Research on Power Grid Accident Analysis and Early Warning Model Based on Meteorological Factors

Natural disasters and extreme meteorological events are primary causes of unplanned outages in modern power systems. Existing early warning methods suffer from insufficient non-linear feature extraction, severe class imbalance, and limited minority-class recall under single-classifier architectures. This paper proposes a seven-class meteorological fault early warning framework that integrates a sparse autoencoder (SAE), a G1–entropy composite weighting scheme, SMOTE oversampling, and a soft-voting BP–XGBoost ensemble. A leakage-free experimental protocol confines SMOTE exclusively to the training partition, eliminating data contamination from evaluation.
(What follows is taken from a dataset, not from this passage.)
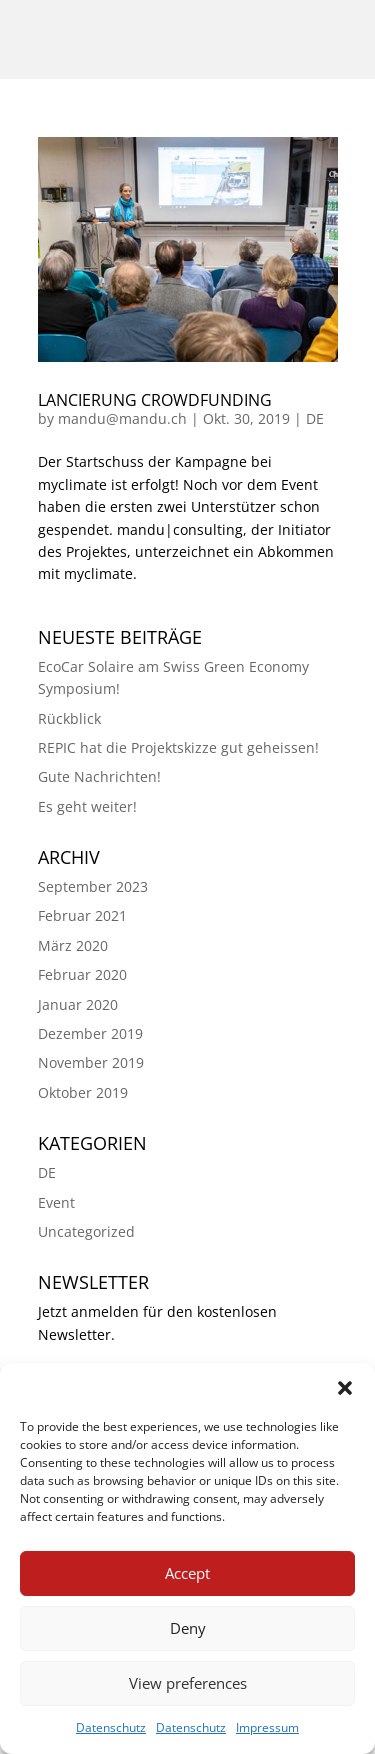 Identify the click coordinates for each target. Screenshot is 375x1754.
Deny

Validated on 1955 fault records from a regional grid in East China covering 110 kV, 220 kV, and 500 kV voltage levels (2013–2022), the proposed framework achieved 96.42% accuracy and a 97.46% macro F1-score on the held-out test set, outperforming SVM (72.68%), Random Forest (89.31%), LSTM (81.47%), 1D-CNN (85.38%), and LightGBM (92.15%). Ablation experiments confirmed that SMOTE and G1–entropy weighting contributed macro F1 gains of 8.34 and 6.91 percentage points, respectively, while removing the XGBoost branch degraded accuracy by 28.25%. Temporal validation on 2019–2022 records yielded 91.57% accuracy, confirming temporal generalization. Error analysis further revealed that bidirectional misclassification between lightning damage and wind damage, rooted in shared atmospheric instability signatures, constitutes the dominant residual error source, providing theoretical guidance for future threshold optimization strategies.